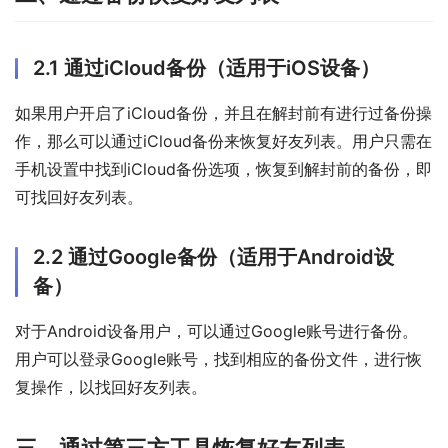
2.1 通过iCloud备份（适用于iOS设备）
如果用户开启了iCloud备份，并且在解封前有进行过备份操
作，那么可以通过iCloud备份来恢复好友列表。用户只需在
手机设置中找到iCloud备份选项，恢复到解封前的备份，即
可找回好友列表。
2.2 通过Google备份（适用于Android设
备）
对于Android设备用户，可以通过Google账号进行备份。
用户可以登录Google账号，找到相应的备份文件，进行恢
复操作，以找回好友列表。
三、通过第三方工具恢复好友列表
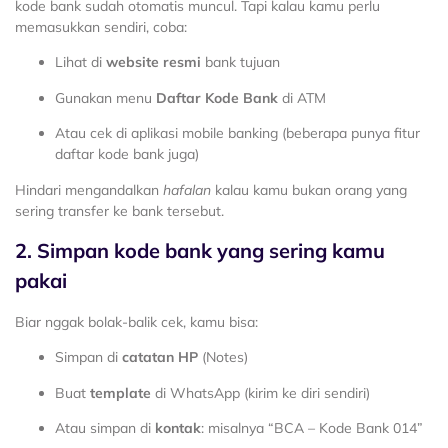
kode bank sudah otomatis muncul. Tapi kalau kamu perlu
memasukkan sendiri, coba:
Lihat di
website resmi
bank tujuan
Gunakan menu
Daftar Kode Bank
di ATM
Atau cek di aplikasi mobile banking (beberapa punya fitur
daftar kode bank juga)
Hindari mengandalkan
hafalan
kalau kamu bukan orang yang
sering transfer ke bank tersebut.
2. Simpan kode bank yang sering kamu
pakai
Biar nggak bolak-balik cek, kamu bisa:
Simpan di
catatan HP
(Notes)
Buat
template
di WhatsApp (kirim ke diri sendiri)
Atau simpan di
kontak
: misalnya “BCA – Kode Bank 014”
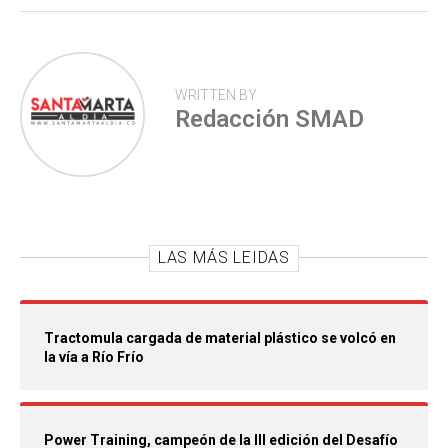
WRITTEN BY
Redacción SMAD
LAS MÁS LEIDAS
Tractomula cargada de material plástico se volcó en
la vía a Río Frío
Power Training, campeón de la III edición del Desafío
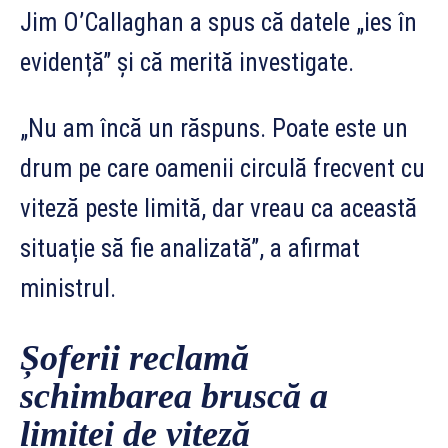
Jim O’Callaghan a spus că datele „ies în
evidență” și că merită investigate.
„Nu am încă un răspuns. Poate este un
drum pe care oamenii circulă frecvent cu
viteză peste limită, dar vreau ca această
situație să fie analizată”, a afirmat
ministrul.
Șoferii reclamă
schimbarea bruscă a
limitei de viteză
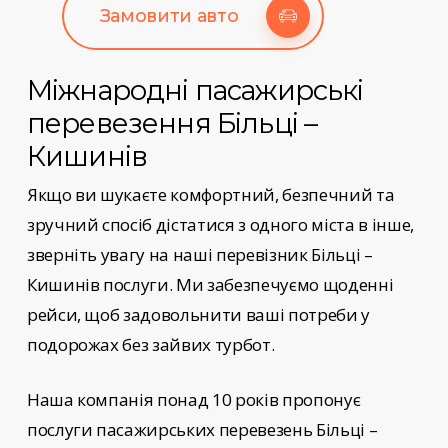
Замовити авто
Міжнародні пасажирські
перевезення
Більці –
Кишинів
Якщо ви шукаєте комфортний, безпечний та
зручний спосіб дістатися з одного міста в інше,
зверніть увагу на наші
перевізник Більці –
Кишинів
послуги
. Ми забезпечуємо щоденні
рейси, щоб задовольнити ваші потреби у
подорожах без зайвих турбот.
Наша компанія понад 10 років пропонує
послуги пасажирських перевезень
Більці –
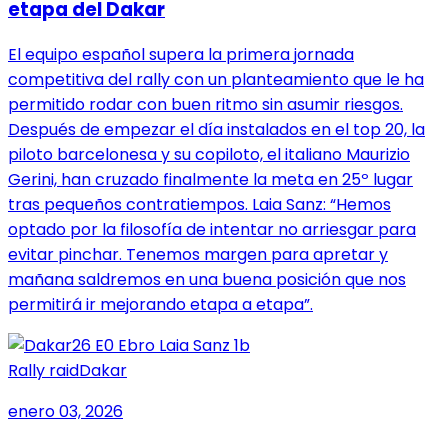
etapa del Dakar
El equipo español supera la primera jornada
competitiva del rally con un planteamiento que le ha
permitido rodar con buen ritmo sin asumir riesgos.
Después de empezar el día instalados en el top 20, la
piloto barcelonesa y su copiloto, el italiano Maurizio
Gerini, han cruzado finalmente la meta en 25º lugar
tras pequeños contratiempos. Laia Sanz: “Hemos
optado por la filosofía de intentar no arriesgar para
evitar pinchar. Tenemos margen para apretar y
mañana saldremos en una buena posición que nos
permitirá ir mejorando etapa a etapa”.
Rally raid
Dakar
enero 03, 2026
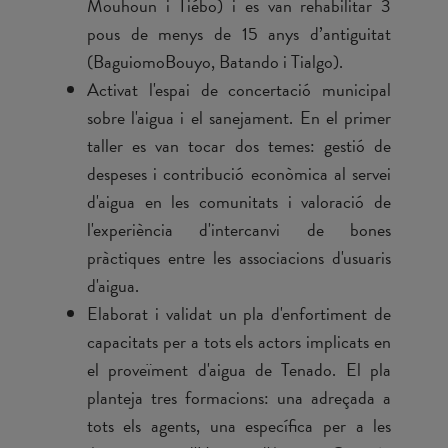
Mouhoun i Tiébo) i es van rehabilitar 3
pous de menys de 15 anys d’antiguitat
(BaguiomoBouyo, Batando i Tialgo).
Activat l'espai de concertació municipal
sobre l'aigua i el sanejament. En el primer
taller es van tocar dos temes: gestió de
despeses i contribució econòmica al servei
d'aigua en les comunitats i valoració de
l'experiència d'intercanvi de bones
pràctiques entre les associacions d'usuaris
d'aigua.
Elaborat i validat un pla d'enfortiment de
capacitats per a tots els actors implicats en
el proveïment d'aigua de Tenado. El pla
planteja tres formacions: una adreçada a
tots els agents, una específica per a les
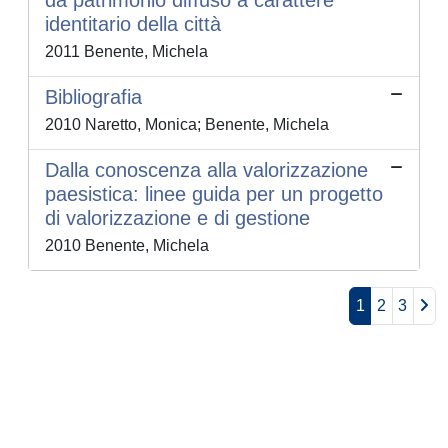
da patrimonio diffuso a carattere
identitario della città
2011 Benente, Michela
Bibliografia
2010 Naretto, Monica; Benente, Michela
Dalla conoscenza alla valorizzazione
paesistica: linee guida per un progetto
di valorizzazione e di gestione
2010 Benente, Michela
1
2
3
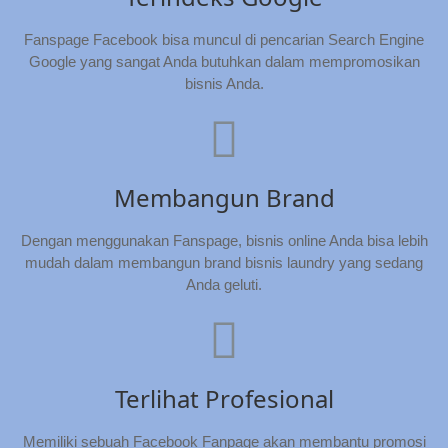
Fanspage Facebook bisa muncul di pencarian Search Engine
Google yang sangat Anda butuhkan dalam mempromosikan
bisnis Anda.
Membangun Brand
Dengan menggunakan Fanspage, bisnis online Anda bisa lebih
mudah dalam membangun brand bisnis laundry yang sedang
Anda geluti.
Terlihat Profesional
Memiliki sebuah Facebook Fanpage akan membantu promosi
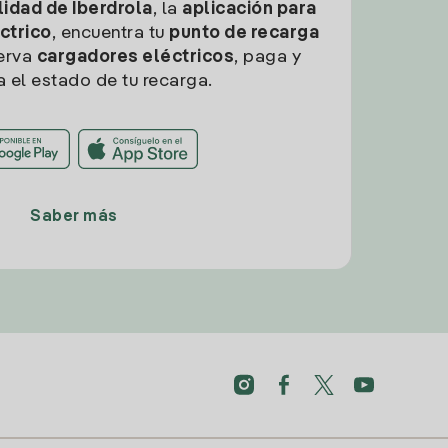
idad de Iberdrola
, la
aplicación para
ctrico
, encuentra tu
punto de recarga
erva
cargadores eléctricos
, paga y
a el estado de tu recarga.
Saber más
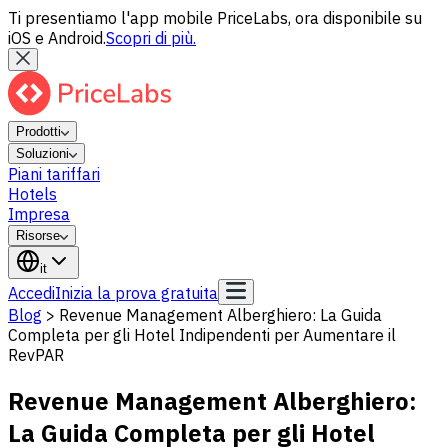
Ti presentiamo l'app mobile PriceLabs, ora disponibile su
iOS e Android.
Scopri di più.
Prodotti
Soluzioni
Piani tariffari
Hotels
Impresa
Risorse
it
Accedi
Inizia la prova gratuita
Blog
>
Revenue Management Alberghiero: La Guida
Completa per gli Hotel Indipendenti per Aumentare il
RevPAR
Revenue Management Alberghiero:
La Guida Completa per gli Hotel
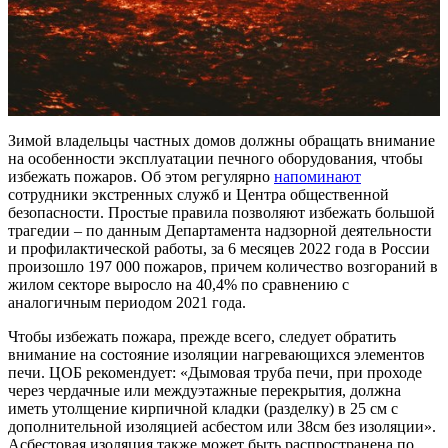
Зимой владельцы частных домов должны обращать внимание
на особенности эксплуатации печного оборудования, чтобы
избежать пожаров. Об этом регулярно
напоминают
сотрудники экстренных служб и Центра общественной
безопасности. Простые правила позволяют избежать большой
трагедии – по данным Департамента надзорной деятельности
и профилактической работы, за 6 месяцев 2022 года в России
произошло 197 000 пожаров, причем количество возгораний в
жилом секторе выросло на 40,4% по сравнению с
аналогичным периодом 2021 года.
Чтобы избежать пожара, прежде всего, следует обратить
внимание на состояние изоляции нагревающихся элементов
печи. ЦОБ рекомендует: «Дымовая труба печи, при проходе
через чердачные или междуэтажные перекрытия, должна
иметь утолщение кирпичной кладки (разделку) в 25 см с
дополнительной изоляцией асбестом или 38см без изоляции».
Асбестовая изоляция также может быть распространена по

▸ **What the exercise asks**
Provide solely the number of lines in the listing that contain "valorizzazione".

▸ **Response**
2